Then he needed a “quota number,” but the consulate said that would take two weeks, and that would be too late to make it to New York by May 27.
Bernie tells it best. “It was hard to get out of the Dominican Republic at that time. Because of Nazi persecution, I was stateless – no passport. All I had was an ID from the Dominican government, like a driver’s license, but not a driver’s license.”
Bernie had to be in New York by May 27, so he begged the consulate to call Washington and get a quota number. “I will pay for the call,” Bernie said.
The consulate said, ‘Are you serious? We don’t do that normally.’ But with a little more pleading from Bernie, he said, ‘All right. Go outside and sit and wait. I’ll let you know. I can’t promise you.’
Bernie waited an hour and a half before the consulate came out and said, ‘I can’t believe it. I got you a quota number. Everything’s ready. Go to the airport and get yourself a ticket and you’re ready to go.’
Then, another problem loomed. Bernie had no passport, but he knew who could help. A German Jew named Kicheimer could work miracles almost. Bernie told Kicheimer why he was in a rush and gave him his paperwork.

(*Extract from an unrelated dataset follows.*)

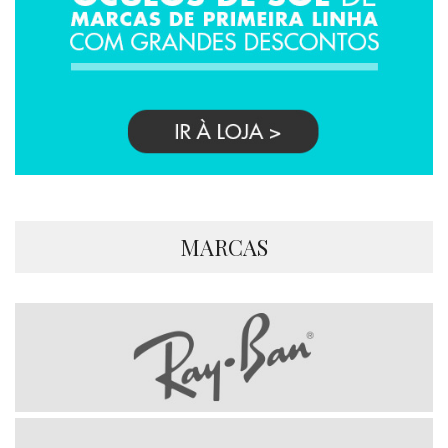
MARCAS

Kicheimer returned the next day with the necessary documents, and Bernie was ready to leave. At the airport, Ruth and Eva were crying, afraid of what the police would do if they found out how he’d gotten his documentation. Bernie told them, “I did nothing; the man did everything. I’ve got a legal piece of paper.” He laughs and adds, “I was so glad when that plane went up and I looked down.” He was on his way to a new life that one day would land him in Ashville.
Bernie woking at Krucker’s Restaurant
When Bernie arrived at the restaurant, Mr. Krucker gave him a place to stay in his hunting shack, telling him to unpack, come to the restaurant and eat, then rest for the next day when they both would go to New York City to buy fish, meat and vegetables for the restaurant.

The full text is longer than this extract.